Te Deum – Urio


Une esthétique sonore qui peine à convaincre

Le concert de ce soir se déroule dans la Marktkirche, l’une des deux églises accolées qui font l’originalité de la place du marché de Halle, parée d’un beffroi du XIVe siècle et des quatre clochetons des deux églises. Le directeur du festival, Florian Amort, présente brièvement le motif de la programmation de ce Te Deum du moine franciscain Francesco Antonio Urio (1631-1719), composé en 1682, dans le cadre du Haendel Festspiele Halle. Cette œuvre a en effet inspiré Haendel, qui en a repris des airs dans plusieurs de ses compositions, notamment le Dettinger Te Deum. Ce dernier célèbre la victoire des troupes britanniques et autrichiennes sur une armée française commandée par le duc de Noailles lors de la bataille de Dettingen, menée dans le cadre de la guerre de Succession d’Autriche, le 27 juin 1743. Nous ne savons en revanche pas vraiment comment le Te Deum d’Urio est parvenu entre les mains du Caro Sassone ; il est probable qu’il a découvert l’œuvre lors de ses séjours à Florence ou à Rome.
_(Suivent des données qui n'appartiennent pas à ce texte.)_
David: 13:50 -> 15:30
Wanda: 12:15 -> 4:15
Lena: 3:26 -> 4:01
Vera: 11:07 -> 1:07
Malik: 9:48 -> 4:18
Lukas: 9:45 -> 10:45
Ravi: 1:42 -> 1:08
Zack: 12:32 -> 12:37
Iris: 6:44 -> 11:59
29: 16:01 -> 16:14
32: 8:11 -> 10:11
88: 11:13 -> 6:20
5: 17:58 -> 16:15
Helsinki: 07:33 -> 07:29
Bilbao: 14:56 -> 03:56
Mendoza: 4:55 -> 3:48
Celle-ci l’aura toutefois suffisamment impressionné pour qu’il s’y intéresse de près et en reprenne certains motifs dans ses compositions ultérieures.
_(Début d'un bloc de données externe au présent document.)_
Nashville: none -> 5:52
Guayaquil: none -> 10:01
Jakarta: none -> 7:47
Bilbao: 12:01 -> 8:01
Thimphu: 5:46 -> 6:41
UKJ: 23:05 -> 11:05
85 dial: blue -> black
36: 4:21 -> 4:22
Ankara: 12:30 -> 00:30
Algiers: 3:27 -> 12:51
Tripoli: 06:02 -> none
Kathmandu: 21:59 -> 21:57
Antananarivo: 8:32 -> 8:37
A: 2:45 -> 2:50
Le concert s’ouvre par le Concerto grande da chiesa o dell’incoronazione, pour violon solo, hautbois, trompettes, timbales, cordes et basse continue de Francesco Maria Veracini (1690-1768). Son Concerto a été composé en 1712, vraisemblablement pour un office d’actions de grâce en l’honneur du roi de Saxe Karl VI, récemment couronné. Il comporte des parties de violon solo particulièrement virtuoses, qui permettaient au compositeur et maître de chapelle de mettre en valeur son talent de violoniste hors pair. Les parties de violon solo sont exécutées par la violoniste Ying Zhang, qui fait montre d’une maîtrise parfaite de son instrument, en particulier dans les redoutables variations de l’Allegro final. Le choix effectué par Reinhard Goebel d’instruments modernes pour cette œuvre résolument baroque (nous sommes au début du XVIIIe siècle…) en modifie toutefois profondément l’esthétique sonore originelle : les sonorités des violons métalliques sont agressives, et, dans le finale du dernier Allegro, les contrebasses et les percussions prennent un poids démesuré, générant un paysage sonore qui évoque davantage les symphonies de Mahler que les raffinements de la cour de Dresde…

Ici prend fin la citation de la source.